Exercise goal> Nothing but the records, transcribed exactly, should appear in the answer; leave the pictures out.

---- Recorded information

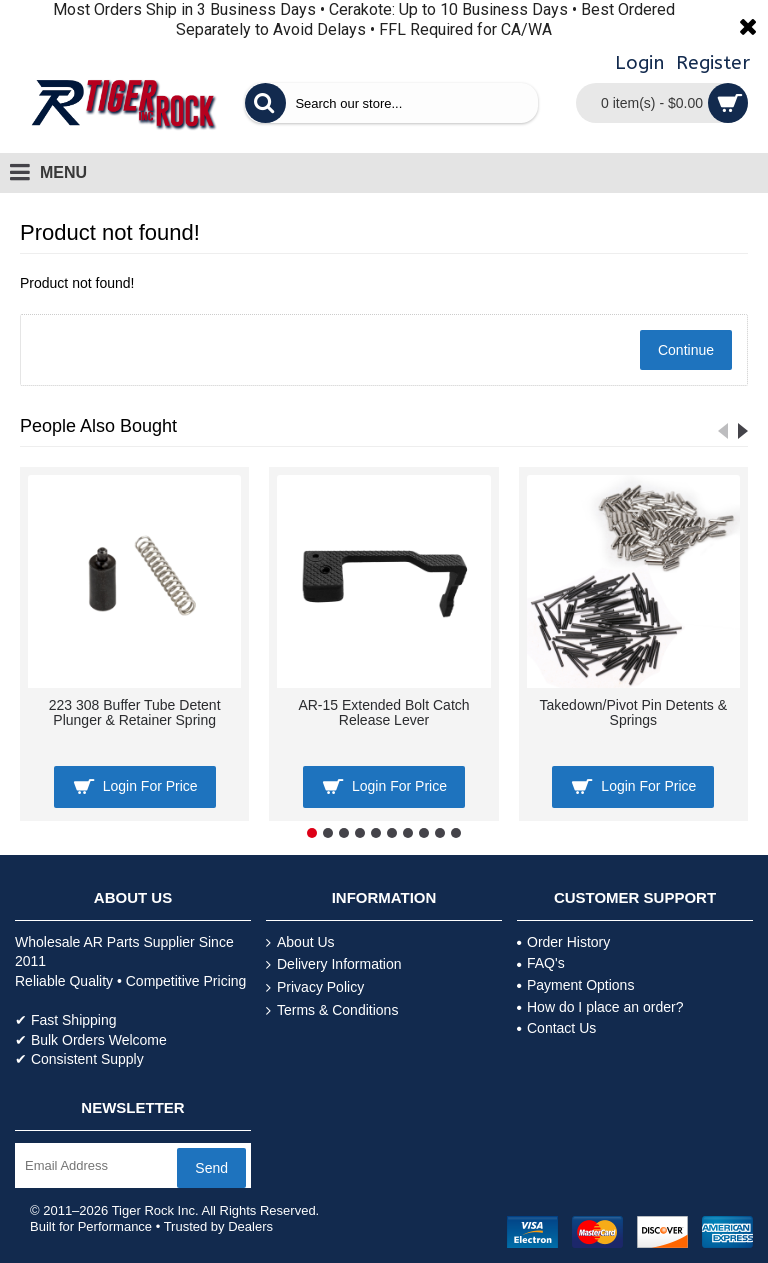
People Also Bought (98, 426)
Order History (563, 942)
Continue (686, 350)
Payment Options (575, 985)
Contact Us (556, 1028)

--------

Written reply>
People Also Bought (98, 426)
Order History (563, 942)
Continue (686, 350)
Payment Options (575, 985)
Contact Us (556, 1028)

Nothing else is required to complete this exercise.